INSTRUCTIONS TO FOLLOW ->
Below are the records. Retype exactly the lines between the lines holding "выгнали из дома." and "一元管理システム」の導入をご検討ください。どのルート", inclusive.

GIVEN RECORDS ->

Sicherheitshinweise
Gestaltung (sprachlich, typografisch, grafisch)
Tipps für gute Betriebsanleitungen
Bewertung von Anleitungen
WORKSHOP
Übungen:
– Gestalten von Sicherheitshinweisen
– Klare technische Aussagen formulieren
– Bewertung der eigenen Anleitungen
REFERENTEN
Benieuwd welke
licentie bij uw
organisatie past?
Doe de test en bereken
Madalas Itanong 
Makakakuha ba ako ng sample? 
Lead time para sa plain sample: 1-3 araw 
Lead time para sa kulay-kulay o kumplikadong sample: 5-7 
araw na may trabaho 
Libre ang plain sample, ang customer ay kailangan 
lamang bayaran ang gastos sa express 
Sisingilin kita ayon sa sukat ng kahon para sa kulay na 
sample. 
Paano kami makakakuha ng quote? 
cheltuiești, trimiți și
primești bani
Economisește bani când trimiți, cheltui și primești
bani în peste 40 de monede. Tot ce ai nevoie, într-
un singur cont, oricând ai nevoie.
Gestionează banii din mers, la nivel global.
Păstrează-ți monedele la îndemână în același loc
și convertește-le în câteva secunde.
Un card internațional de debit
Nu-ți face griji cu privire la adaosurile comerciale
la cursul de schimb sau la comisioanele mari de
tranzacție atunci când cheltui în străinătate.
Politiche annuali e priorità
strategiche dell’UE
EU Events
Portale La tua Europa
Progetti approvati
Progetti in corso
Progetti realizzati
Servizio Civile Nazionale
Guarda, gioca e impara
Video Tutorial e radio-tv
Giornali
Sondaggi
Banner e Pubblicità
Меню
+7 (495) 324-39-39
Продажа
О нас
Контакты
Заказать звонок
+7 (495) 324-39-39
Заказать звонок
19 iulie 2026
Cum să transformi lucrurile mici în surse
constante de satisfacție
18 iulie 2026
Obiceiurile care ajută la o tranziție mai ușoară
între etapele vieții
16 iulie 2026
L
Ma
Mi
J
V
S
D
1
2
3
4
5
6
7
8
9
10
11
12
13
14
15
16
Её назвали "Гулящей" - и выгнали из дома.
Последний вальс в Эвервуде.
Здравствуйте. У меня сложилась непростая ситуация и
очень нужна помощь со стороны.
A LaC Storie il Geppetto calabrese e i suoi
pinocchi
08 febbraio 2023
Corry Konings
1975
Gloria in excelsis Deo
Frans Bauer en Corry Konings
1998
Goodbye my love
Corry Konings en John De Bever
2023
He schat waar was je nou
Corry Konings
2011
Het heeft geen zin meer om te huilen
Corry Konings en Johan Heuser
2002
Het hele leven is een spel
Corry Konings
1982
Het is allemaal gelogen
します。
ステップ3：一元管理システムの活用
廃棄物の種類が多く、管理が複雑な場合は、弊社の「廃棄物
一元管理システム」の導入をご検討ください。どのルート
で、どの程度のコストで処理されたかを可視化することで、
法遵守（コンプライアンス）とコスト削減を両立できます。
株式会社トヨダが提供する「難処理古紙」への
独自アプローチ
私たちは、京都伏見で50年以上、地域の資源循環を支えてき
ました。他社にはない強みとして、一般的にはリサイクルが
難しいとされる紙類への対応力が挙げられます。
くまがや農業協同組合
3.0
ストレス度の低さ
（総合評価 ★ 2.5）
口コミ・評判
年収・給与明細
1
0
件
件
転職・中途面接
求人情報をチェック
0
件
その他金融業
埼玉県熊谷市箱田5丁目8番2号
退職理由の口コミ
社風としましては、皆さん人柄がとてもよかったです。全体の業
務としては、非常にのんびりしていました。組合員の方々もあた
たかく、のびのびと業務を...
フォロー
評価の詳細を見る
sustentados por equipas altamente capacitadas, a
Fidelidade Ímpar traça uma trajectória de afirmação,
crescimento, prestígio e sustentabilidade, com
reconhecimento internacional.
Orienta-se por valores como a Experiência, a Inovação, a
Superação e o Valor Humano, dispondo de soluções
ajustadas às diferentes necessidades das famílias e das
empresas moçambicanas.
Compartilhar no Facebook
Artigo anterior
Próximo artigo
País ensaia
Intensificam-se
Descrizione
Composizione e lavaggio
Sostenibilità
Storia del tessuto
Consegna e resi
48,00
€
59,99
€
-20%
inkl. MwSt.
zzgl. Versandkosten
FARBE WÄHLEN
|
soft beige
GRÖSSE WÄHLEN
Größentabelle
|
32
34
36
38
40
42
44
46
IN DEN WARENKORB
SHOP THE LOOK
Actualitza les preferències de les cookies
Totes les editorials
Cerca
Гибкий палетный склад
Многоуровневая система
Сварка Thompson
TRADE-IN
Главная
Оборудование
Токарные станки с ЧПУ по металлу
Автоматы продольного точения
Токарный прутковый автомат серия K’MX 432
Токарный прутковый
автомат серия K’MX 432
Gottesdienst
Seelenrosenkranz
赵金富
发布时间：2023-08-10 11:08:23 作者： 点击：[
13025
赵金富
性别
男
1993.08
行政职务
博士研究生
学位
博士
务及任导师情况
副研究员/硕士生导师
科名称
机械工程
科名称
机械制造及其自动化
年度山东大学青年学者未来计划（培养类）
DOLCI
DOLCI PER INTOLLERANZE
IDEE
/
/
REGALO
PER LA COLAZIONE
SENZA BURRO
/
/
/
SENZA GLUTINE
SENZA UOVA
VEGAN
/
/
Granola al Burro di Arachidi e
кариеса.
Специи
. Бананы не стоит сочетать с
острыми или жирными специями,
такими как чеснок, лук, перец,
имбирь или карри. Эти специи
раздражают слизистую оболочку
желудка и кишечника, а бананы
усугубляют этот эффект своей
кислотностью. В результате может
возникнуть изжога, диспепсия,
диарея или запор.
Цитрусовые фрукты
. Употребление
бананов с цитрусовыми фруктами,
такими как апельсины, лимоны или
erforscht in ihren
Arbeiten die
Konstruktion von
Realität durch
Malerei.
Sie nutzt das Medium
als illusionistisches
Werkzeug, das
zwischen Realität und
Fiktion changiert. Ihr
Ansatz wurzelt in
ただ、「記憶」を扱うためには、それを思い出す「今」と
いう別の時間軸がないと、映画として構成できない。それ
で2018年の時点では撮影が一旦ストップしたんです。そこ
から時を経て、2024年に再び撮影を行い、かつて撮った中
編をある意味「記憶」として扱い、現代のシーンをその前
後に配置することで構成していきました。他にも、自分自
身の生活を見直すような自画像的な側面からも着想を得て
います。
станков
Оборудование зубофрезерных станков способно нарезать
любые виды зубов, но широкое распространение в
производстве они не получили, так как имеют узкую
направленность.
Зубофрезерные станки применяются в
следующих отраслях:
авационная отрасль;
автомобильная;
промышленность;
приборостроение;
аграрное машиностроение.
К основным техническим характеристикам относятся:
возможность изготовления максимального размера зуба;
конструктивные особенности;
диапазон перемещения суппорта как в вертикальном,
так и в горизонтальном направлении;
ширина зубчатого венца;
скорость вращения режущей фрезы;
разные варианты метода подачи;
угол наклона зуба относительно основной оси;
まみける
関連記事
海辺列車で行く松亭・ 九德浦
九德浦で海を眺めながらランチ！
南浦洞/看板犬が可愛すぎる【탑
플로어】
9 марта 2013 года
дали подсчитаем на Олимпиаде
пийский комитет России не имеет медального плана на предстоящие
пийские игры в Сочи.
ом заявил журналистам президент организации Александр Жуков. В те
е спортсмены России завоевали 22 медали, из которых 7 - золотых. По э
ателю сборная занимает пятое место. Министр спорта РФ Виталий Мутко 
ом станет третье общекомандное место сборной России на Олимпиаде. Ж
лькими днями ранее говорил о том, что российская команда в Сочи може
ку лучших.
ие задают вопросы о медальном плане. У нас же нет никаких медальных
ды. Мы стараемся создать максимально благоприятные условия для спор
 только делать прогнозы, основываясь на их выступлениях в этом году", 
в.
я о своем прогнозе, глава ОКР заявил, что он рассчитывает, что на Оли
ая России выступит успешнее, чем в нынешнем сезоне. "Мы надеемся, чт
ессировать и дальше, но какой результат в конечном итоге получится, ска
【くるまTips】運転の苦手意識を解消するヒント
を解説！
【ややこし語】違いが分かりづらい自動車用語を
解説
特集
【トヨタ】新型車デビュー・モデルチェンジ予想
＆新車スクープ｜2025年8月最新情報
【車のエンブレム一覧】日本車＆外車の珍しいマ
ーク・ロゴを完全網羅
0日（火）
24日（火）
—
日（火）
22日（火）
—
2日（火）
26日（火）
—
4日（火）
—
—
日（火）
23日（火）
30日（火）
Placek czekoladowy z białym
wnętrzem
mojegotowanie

REPLY TO THE EXERCISE ->
Её назвали "Гулящей" - и выгнали из дома.
Последний вальс в Эвервуде.
Здравствуйте. У меня сложилась непростая ситуация и
очень нужна помощь со стороны.
A LaC Storie il Geppetto calabrese e i suoi
pinocchi
08 febbraio 2023
Corry Konings
1975
Gloria in excelsis Deo
Frans Bauer en Corry Konings
1998
Goodbye my love
Corry Konings en John De Bever
2023
He schat waar was je nou
Corry Konings
2011
Het heeft geen zin meer om te huilen
Corry Konings en Johan Heuser
2002
Het hele leven is een spel
Corry Konings
1982
Het is allemaal gelogen
します。
ステップ3：一元管理システムの活用
廃棄物の種類が多く、管理が複雑な場合は、弊社の「廃棄物
一元管理システム」の導入をご検討ください。どのルート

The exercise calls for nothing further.